Eine gelungene Premiere in Eisenstadt. Unser Fotoreporter Herbert Unger war mit dabei – hier seine Fotostrecke.
Mann von La Mancha eine Veranstaltung der „Freunde der Militärpfarre Burgenland„, vieler Militärmusiker, Studierender der JHP, nationaler und internationeler Künstlerinnen und Künstler.

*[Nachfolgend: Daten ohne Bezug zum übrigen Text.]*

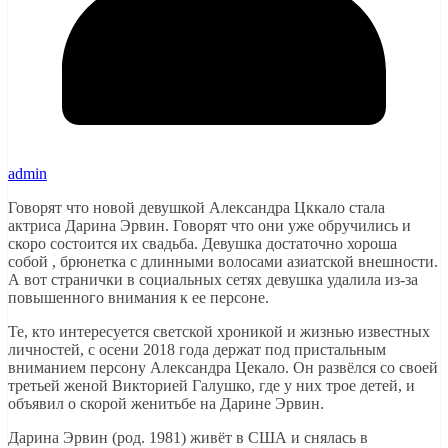
admin
Говорят что новой девушкой Александра Цккало стала
актриса Дарина Эрвин. Говорят что они уже обручились и
скоро состоится их свадьба. Девушка достаточно хороша
собой , брюнетка с длинными волосами азиатской внешности.
А вот странички в социальных сетях девушка удалила из-за
повышенного внимания к ее персоне.
Те, кто интересуется светской хроникой и жизнью известных
личностей, с осени 2018 года держат под пристальным
вниманием персону Александра Цекало. Он развёлся со своей
третьей женой Викторией Галушко, где у них трое детей, и
объявил о скорой женитьбе на Дарине Эрвин.
Дарина Эрвин (род. 1981) живёт в США и снялась в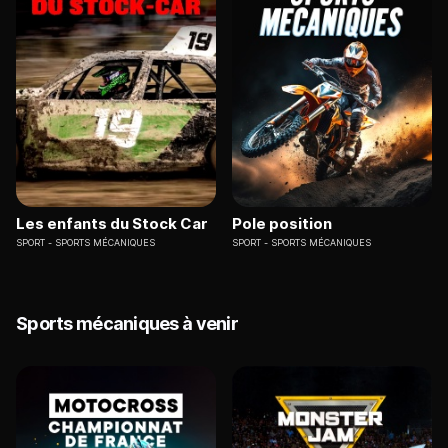
Les enfants du Stock Car
Pole position
SPORT
SPORTS MÉCANIQUES
SPORT
SPORTS MÉCANIQUES
Sports mécaniques à venir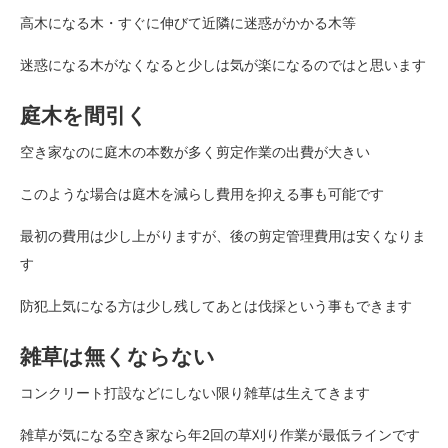
高木になる木・すぐに伸びて近隣に迷惑がかかる木等
迷惑になる木がなくなると少しは気が楽になるのではと思います
庭木を間引く
空き家なのに庭木の本数が多く剪定作業の出費が大きい
このような場合は庭木を減らし費用を抑える事も可能です
最初の費用は少し上がりますが、後の剪定管理費用は安くなりま
す
防犯上気になる方は少し残してあとは伐採という事もできます
雑草は無くならない
コンクリート打設などにしない限り雑草は生えてきます
雑草が気になる空き家なら年2回の草刈り作業が最低ラインです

Mit Alexander M. Helmer, Alexander Wessely, Daniel Amberg, Esther Kreis, Nadine Ohrner, Benedict Hauer, Wolfgang Wessely, Michael Navrkal, Katerina Dankevich, Otto Handl, Elias Buberl, Herta Pachl, uva
Musikalische Gesamtleitung: Hans Kausz mit Studierenden der JHP und der Militärmusik Burgenland
Bühne: Winter Artservice
Projektionen: Manfred Waba
Kostüme: Lambert Hofer GmbH & Co. KG
Dank an Elfriede Unger, Engelbert Edelhofer, Lukas Niederholzer, Otto Prieler, Bettina Lang, Christian Pichler und Andreas Gänszler
INHALT
In einem Verlies der spanischen Inquisition. Cervantes und sein Diener sind der Gotteslästerung angeklagt und warten unter Räubern, Mördern und Prostituierten auf ihr Verfahren. Der Anführer der Insassen nimmt ihnen alle Habe weg, darunter ein Manuskript. Um zu beweisen, dass es sein künftiges Buch ist, verkleidet sich Cervantes als seine Figur Don Quijote und spielt mit den Mithäftlingen die Geschichte vor. So wird das Gefängnis zur Straßenspelunke. Aldonza ist ein Serviermädchen und Prostituierte. Don Quijote nennt sie Dulcinea und macht ihr den Hof. Währenddessen versuchen seine Nichte Antonia und ihr Verlobter Dr. Carrasco immer wieder, Don Quijote von seinen sinnlosen Kämpfen gegen imaginäre Feinde abzuhalten. Als Spiegelritter verkleidet, zwingt ihn Carrasco, der Realität ins Auge zu sehen, zu erkennen, dass er nicht der Erretter der Menschheit ist, sondern ein ärmlicher alter Mann. Nur Aldonza, die einzig von Don Quijote als Dame behandelt wurde, fleht ihn an, den „unmöglichen Traum“ fortzusetzen und die Rüstung wieder anzuziehen. Don Quijote stirbt in ihren Armen. Aldonza nennt sich fortan Dulcinea und träumt nun selbst den Traum ihres Helden weiter. Das Spiel ist aus. Ergriffen reicht der Anführer Cervantes sein Manuskript zurück und Cervantes wird vor das Inquisitionstribunal gerufen.